先日、『作家のおやつ』(平凡社)という本を読んだ。薄手のムックで、ほぼ一晩で読んだ。いい企画だと思った。作家、随筆家、詩人、翻訳家、映画監督、漫画家など、なんらかの形で「書く」ことに携ってきた著名人達のお気に入りのおやつを、豊富な写真と、身近にいた人々のエッセイで紹介しており、食べ物への嗜好や、それに対する態度から、その人の人柄や生活ぶりがぼんやりと浮かび上がってくる。まさにブリア=サバランの言うごとく、「どんなものを食べているか言ってみたまえ。君がどんな人間であるかを言い当ててみせよう」だ。

この本を読んで感じたのは、人間の味覚は意外に保守的なものだということだ。だいたいが、その人が育った家庭や土地でよく食べたお菓子や果物を、終生好んでいる。よく言われる「故郷の味」「おふくろの味」というやつだ。そうして、この本で取り上げられている著作家達はだいたいが中産階級出身の知識人なので、目の玉が飛び出るような高価なお菓子や珍味というのはなかった。仕事の合間につまめる小型の菓子―キャンディー、クッキー、プティフール、老舗の上生菓子、地方の銘菓、お煎餅などだ。

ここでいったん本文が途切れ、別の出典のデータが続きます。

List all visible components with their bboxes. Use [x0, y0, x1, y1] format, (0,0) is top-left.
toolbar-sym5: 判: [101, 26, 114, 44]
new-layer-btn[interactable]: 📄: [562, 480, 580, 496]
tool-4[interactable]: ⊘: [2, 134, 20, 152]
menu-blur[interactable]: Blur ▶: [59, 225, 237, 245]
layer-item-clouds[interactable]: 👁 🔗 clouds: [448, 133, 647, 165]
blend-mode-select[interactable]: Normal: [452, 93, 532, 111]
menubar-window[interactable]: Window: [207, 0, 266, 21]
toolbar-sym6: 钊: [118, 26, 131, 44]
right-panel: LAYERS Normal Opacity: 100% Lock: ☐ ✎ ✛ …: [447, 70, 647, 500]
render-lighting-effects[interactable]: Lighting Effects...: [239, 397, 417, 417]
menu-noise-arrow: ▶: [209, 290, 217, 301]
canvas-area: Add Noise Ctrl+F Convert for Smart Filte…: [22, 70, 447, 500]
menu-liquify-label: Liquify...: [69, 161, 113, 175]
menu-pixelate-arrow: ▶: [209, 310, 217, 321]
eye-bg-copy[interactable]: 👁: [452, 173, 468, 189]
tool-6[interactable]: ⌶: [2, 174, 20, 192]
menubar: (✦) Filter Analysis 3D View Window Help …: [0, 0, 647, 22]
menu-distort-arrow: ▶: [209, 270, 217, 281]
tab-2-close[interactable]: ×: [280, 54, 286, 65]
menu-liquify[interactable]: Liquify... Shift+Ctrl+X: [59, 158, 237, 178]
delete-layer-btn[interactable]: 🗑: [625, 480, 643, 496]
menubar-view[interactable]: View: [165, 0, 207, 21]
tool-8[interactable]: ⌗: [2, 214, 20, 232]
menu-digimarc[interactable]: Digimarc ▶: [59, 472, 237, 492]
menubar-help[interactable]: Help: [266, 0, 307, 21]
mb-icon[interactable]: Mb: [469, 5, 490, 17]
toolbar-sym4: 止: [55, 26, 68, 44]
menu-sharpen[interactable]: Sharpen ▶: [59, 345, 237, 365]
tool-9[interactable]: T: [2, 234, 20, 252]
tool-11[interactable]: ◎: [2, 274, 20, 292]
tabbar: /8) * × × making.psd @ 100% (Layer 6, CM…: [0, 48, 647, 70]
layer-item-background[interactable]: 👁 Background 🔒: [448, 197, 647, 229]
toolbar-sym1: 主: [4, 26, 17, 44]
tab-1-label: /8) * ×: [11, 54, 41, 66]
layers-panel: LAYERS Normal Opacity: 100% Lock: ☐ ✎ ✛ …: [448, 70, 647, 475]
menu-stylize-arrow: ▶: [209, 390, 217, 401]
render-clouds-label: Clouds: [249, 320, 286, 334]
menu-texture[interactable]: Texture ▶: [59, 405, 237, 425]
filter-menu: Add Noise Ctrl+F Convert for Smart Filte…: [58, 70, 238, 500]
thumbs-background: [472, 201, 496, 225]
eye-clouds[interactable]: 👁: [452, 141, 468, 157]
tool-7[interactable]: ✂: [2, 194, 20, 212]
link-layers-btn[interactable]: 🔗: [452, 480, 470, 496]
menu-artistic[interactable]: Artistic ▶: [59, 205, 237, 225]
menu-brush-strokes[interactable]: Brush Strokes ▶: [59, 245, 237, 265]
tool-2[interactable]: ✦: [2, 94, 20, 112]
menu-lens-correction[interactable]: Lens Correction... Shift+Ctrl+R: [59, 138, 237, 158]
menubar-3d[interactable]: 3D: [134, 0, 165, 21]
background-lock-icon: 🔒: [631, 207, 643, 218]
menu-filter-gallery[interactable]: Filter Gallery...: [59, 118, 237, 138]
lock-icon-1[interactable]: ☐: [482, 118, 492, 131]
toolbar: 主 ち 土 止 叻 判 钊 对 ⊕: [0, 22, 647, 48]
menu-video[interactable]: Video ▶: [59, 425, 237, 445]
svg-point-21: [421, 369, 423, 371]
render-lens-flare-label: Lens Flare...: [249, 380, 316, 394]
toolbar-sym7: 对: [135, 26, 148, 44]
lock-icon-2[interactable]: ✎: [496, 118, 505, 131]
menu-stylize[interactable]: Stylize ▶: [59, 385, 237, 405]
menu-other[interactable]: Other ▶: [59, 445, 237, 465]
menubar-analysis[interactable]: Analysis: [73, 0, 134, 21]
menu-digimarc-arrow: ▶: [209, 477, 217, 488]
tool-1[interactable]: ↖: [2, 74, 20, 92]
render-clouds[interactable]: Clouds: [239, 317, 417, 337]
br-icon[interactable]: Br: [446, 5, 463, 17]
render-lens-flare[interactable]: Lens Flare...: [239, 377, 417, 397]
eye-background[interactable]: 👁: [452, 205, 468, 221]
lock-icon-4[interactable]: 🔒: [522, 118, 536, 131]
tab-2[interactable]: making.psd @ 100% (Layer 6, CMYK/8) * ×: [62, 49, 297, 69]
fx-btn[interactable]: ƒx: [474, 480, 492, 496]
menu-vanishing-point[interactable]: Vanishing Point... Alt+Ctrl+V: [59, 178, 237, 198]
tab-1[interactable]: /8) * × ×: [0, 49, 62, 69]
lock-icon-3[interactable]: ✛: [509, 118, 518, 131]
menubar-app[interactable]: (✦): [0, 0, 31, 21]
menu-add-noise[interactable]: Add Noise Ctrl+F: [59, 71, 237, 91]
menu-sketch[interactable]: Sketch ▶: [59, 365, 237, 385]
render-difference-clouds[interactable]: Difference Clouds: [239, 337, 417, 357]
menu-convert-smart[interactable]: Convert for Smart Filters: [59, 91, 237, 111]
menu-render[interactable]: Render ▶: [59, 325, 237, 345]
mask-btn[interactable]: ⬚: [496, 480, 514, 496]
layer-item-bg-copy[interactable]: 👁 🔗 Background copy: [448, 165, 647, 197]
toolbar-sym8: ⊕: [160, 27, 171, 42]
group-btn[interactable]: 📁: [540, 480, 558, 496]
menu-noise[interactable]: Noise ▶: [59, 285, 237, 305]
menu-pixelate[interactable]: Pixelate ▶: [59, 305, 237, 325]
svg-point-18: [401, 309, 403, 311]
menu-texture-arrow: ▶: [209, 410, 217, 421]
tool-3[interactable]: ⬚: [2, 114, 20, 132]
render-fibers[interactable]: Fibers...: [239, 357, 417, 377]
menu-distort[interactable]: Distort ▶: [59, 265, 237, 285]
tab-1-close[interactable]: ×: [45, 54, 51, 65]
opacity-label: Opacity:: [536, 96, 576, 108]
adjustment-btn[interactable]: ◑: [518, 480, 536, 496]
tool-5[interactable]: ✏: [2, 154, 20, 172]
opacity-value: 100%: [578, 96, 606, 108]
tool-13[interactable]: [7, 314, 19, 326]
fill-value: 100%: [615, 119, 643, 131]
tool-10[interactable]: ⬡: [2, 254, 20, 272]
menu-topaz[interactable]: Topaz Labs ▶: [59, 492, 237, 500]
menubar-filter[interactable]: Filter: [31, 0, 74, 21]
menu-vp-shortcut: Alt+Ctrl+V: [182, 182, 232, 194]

いちばん興味深かったのは森茉莉の項だ。彼女の食にまつわるエッセイは繰り返し読んだので特に目新しい点はないが、文字の上でだけ知っていたお菓子を写真で見るのは新鮮な感じがした。森茉莉の味覚は信用できるので、彼女が薦める料理やお菓子は食べたり作ったりしてみようという気になるし、自分の好物を彼女も好んでいたのを知ると嬉しい。彼女は、紅茶はプリンス・オブ・ウェールズを好み、シュークリームが好きだったというが、私もそうだ。明治時代のレシピ通りのシュークリームを作り続けている自由が丘風月堂の「シュ・ア・ラ・クレーム」の写真が載っていて、それを見つつ、森茉莉のエッセイを読み返しているうちに、「卵黄と、牛乳と、ヴァニラの香いが唇一杯にひろがる」カスタードクリームを食べたくなった。ふだんは、さほどカスタードクリームが好きではないのだが、森茉莉の文章は、それがさほど美味しい物ではないと知ってはいても食べたくなってしまう、味覚のイマージネーションを掻き立てる力が抜群なのだ。

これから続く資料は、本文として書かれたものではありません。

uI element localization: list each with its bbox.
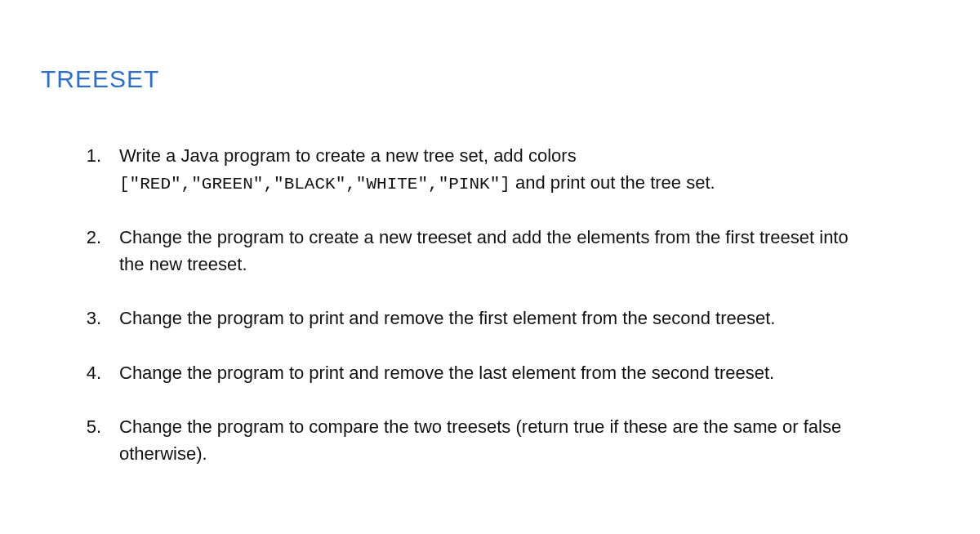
item-content: Change the program to create a new trees… [119,224,858,279]
item-number: 4. [74,359,101,386]
item-content: Change the program to compare the two tr… [119,413,858,469]
item-number: 1. [74,142,101,169]
item-code: ["RED","GREEN","BLACK","WHITE","PINK"] [119,175,510,194]
item-text-pre: Change the program to create a new trees… [119,227,849,274]
item-text-post: and print out the tree set. [515,172,715,193]
page-heading: TREESET [41,65,939,93]
item-text-pre: Change the program to compare the two tr… [119,416,841,464]
item-text-pre: Change the program to print and remove t… [119,308,775,328]
item-number: 3. [74,305,101,332]
list-item: 2. Change the program to create a new tr… [74,224,858,279]
item-text-pre: Write a Java program to create a new tre… [119,145,577,166]
item-content: Change the program to print and remove t… [119,305,858,333]
list-item: 3. Change the program to print and remov… [74,305,858,333]
item-content: Change the program to print and remove t… [119,359,858,388]
item-number: 5. [74,413,101,440]
list-item: 4. Change the program to print and remov… [74,359,858,388]
exercise-list: 1. Write a Java program to create a new … [41,142,858,469]
item-content: Write a Java program to create a new tre… [119,142,858,198]
list-item: 5. Change the program to compare the two… [74,413,858,469]
item-text-pre: Change the program to print and remove t… [119,363,774,383]
item-number: 2. [74,224,101,251]
list-item: 1. Write a Java program to create a new … [74,142,858,198]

と言うわけで、今晩のデザートは桃のグラタンだった。カステラに桃のコンポートを乗せてカスタードソースをかけ、グリルでさっと焼いた物だ。数年前に買ったお菓子作りの入門書に載っていたレシピで、いつか作りたいと思っていた。数日前に作った桃のコンポートが余っていたし、カスタードが食べたかったのでちょうどよかった。簡単にできるわりに見栄えが良く、まぁ美味しかった。
それにしても数日前まではオーブンを使うと暑苦しくて不快だったのに、今日はそんな感じはなかった。夕方から降り出した雨のために肌寒いくらいだ。いよいよ秋だなぁ。明日は栗の渋皮煮を作ろう。